Kiedy powstanie przychód u pracownika będącego w podróży służbowej? Joanna Aleksiejczuk odpowiada, że o przychodzie można mówić, gdy po stronie podatnika powstaje wymierna korzyść.
– Poniesienie kosztów noclegu przez pracodawcę we wspomnianej sytuacji nie tworzy po stronie pracownika korzyści, a tym samym przychód po jego stronie nie powinien powstać – argumentuje ekspert z MDDP.

Rozliczenie szefa

Skoro tyle problemów powstaje przy rozliczeniu podatkowym pracowników mobilnych, pozostaje wyjaśnić, co z rozliczeniami pracodawcy. Łukasz Kosonowski, doradca podatkowy, konsultant w MDDP, stwierdza, że zaliczenie wydatków podróży służbowych pracowników mobilnych do kosztów uzyskania przychodu ich pracodawców nie powinno rodzić wątpliwości. Organy podatkowe potwierdzają, że w ustawach podatkowych nie zawarto ani zakazu, ani ograniczenia co do możliwości zaliczenia do kosztów wydatków poniesionych przez pracodawcę na diety bądź inne należności wypłacane w związku z odbywaniem podróży służbowych pracowników, nawet jeśli nie spełniają one warunków diety z rozporządzenia.

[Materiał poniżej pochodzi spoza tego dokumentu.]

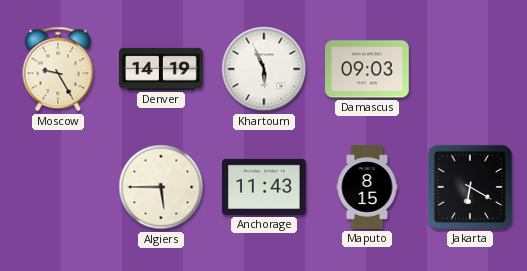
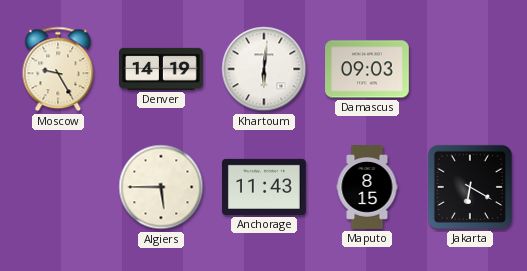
Khartoum: 5:56 -> 6:01
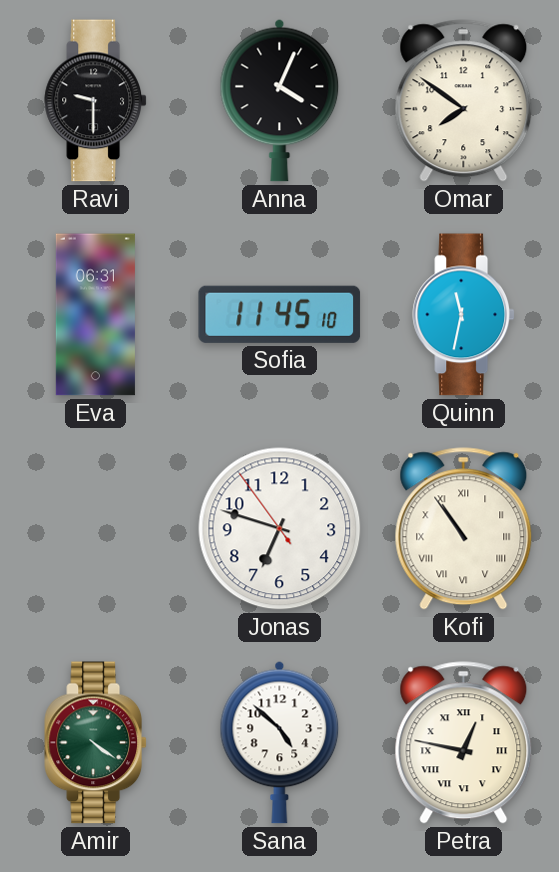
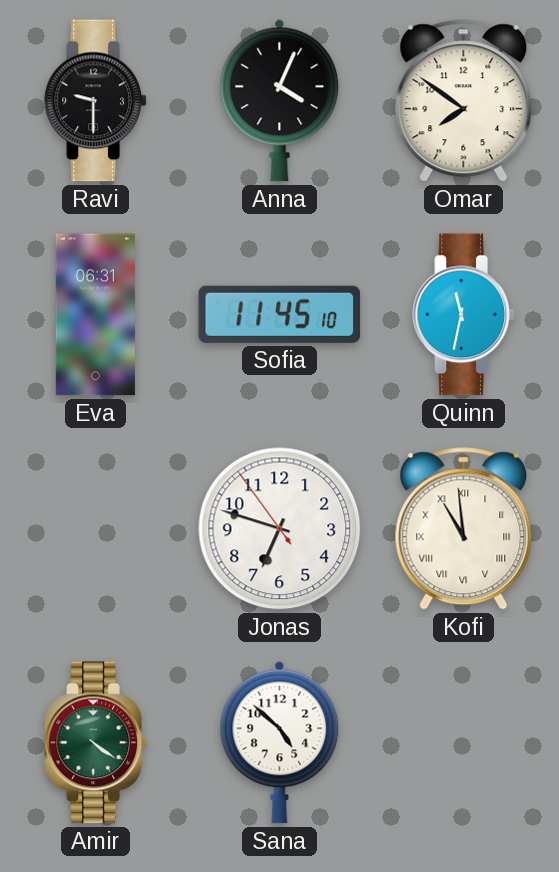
Kofi: 10:54 -> 10:59
Petra: 12:47 -> none
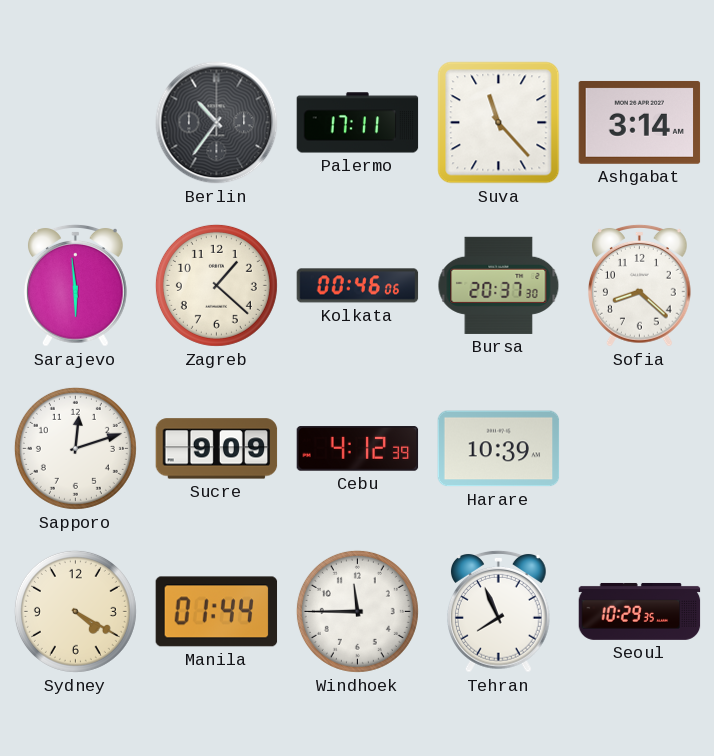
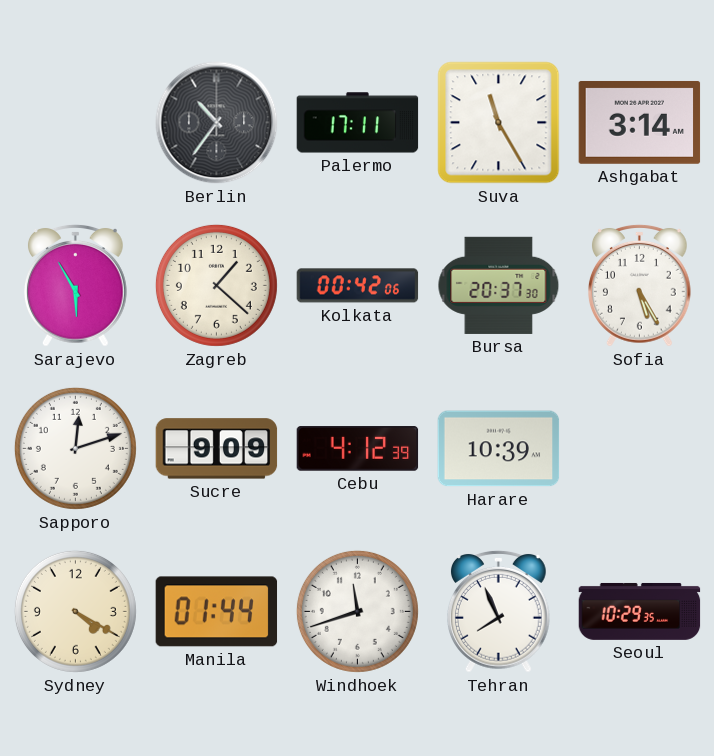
Suva: 11:23 -> 11:25
Sarajevo: 5:59 -> 5:55
Kolkata: 00:46 -> 00:42
Sofia: 8:22 -> 5:25
Windhoek: 11:45 -> 11:42
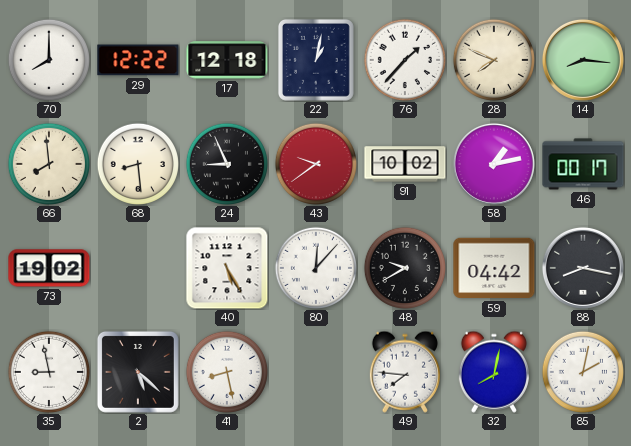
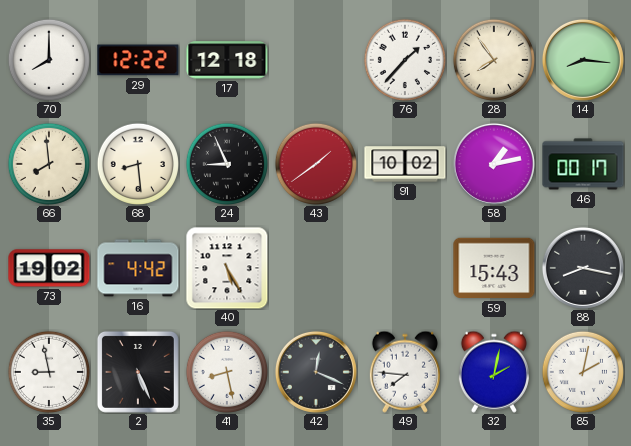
22: 1:02 -> none
28: 7:49 -> 7:54
43: 9:39 -> 1:39
16: none -> 4:42
80: 12:07 -> none
48: 9:40 -> none
59: 04:42 -> 15:43
2: 5:22 -> 5:26
42: none -> 12:19
32: 8:02 -> 2:02
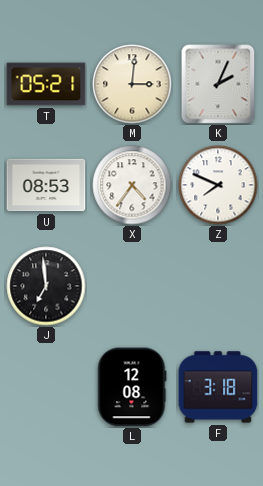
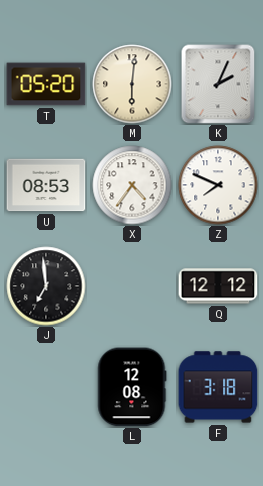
T: 05:21 -> 05:20
M: 3:01 -> 6:01
Q: none -> 12:12
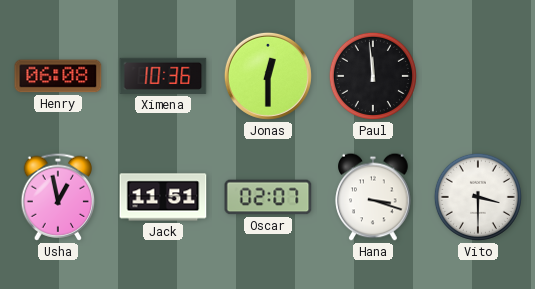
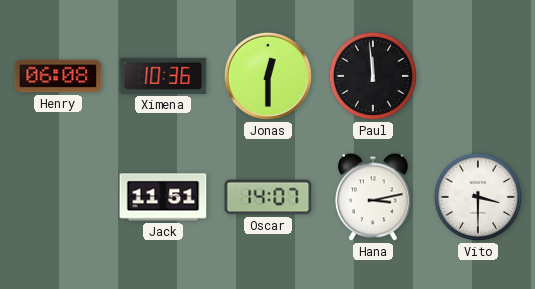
Usha: 12:58 -> none
Oscar: 02:07 -> 14:07
Hana: 3:18 -> 3:13
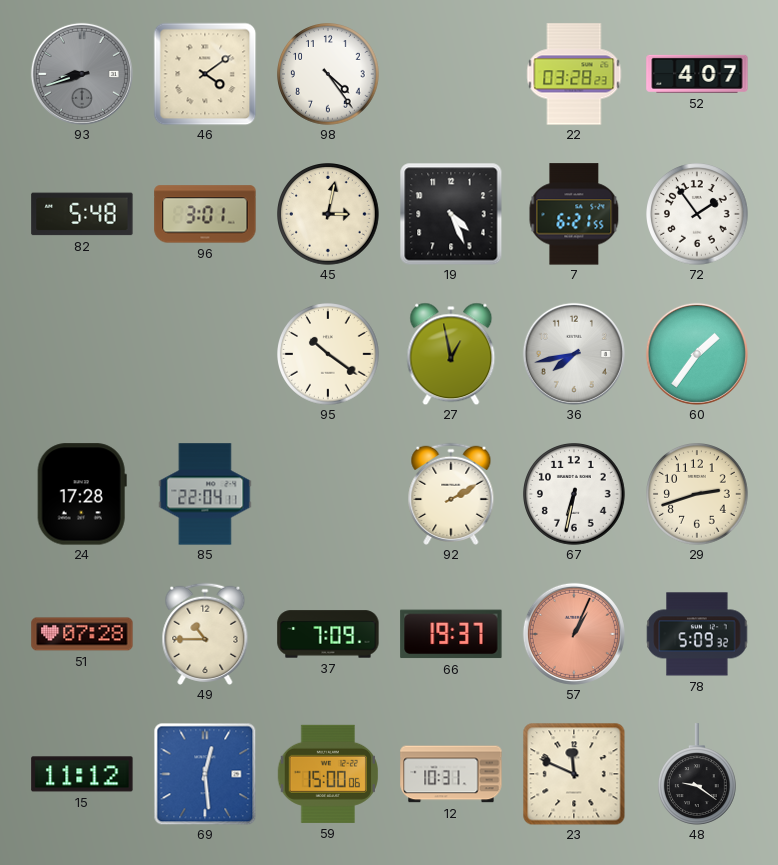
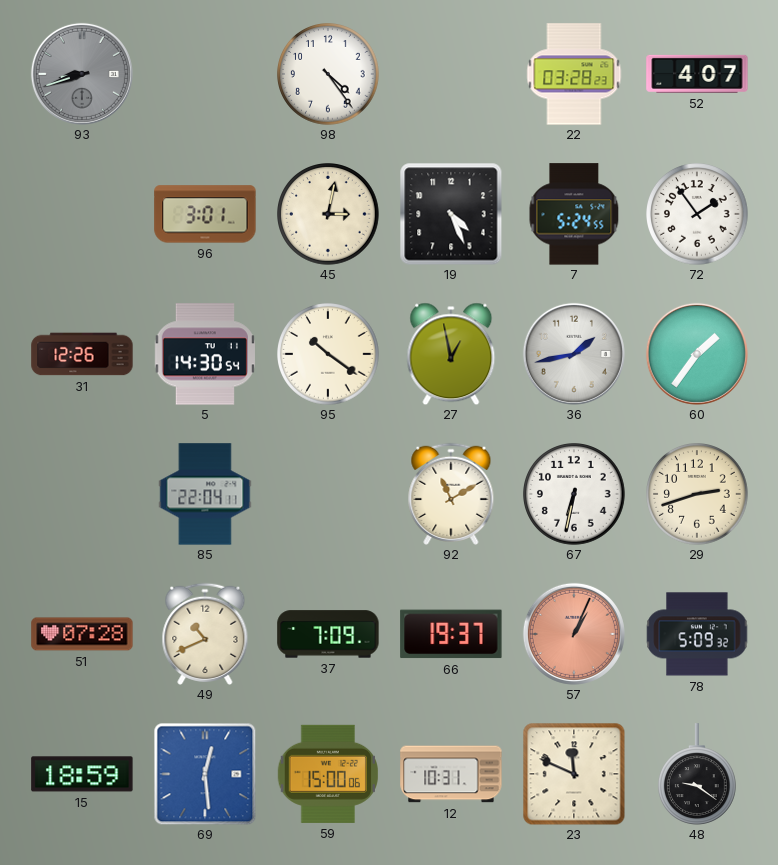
46: 4:09 -> none
82: 5:48 -> none
7: 6:21 -> 5:24
31: none -> 12:26
5: none -> 14:30
36: 7:43 -> 1:43
24: 17:28 -> none
92: 2:10 -> 11:10
49: 10:45 -> 10:41
15: 11:12 -> 18:59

– Niezależnie od tego, czy środki pieniężne będą elementem wynagrodzenia czy też dietą lub inną należnością, wypłacaną w związku z podróżami służbowymi pracowników, czy też będą zwrotem wydatków w innym zakresie niż w rozporządzeniu mogą stanowić u pracodawcy koszt, jeśli zostały poniesione w celu osiągnięcia przychodów bądź zachowania albo zabezpieczenia źródła przychodów – tłumaczy Łukasz Kosonowski.
Wyjaśnia też, że gdy przedstawiciel handlowy, do którego zadań należy zdobywanie klienta na danym obszarze, będzie musiał przenocować w hotelu, za który płaci pracodawca, pracodawca może zaliczyć w koszty wydatki zwrotu kosztów noclegów, ponieważ pozostają w związku z prowadzoną działalnością gospodarczą podatnika.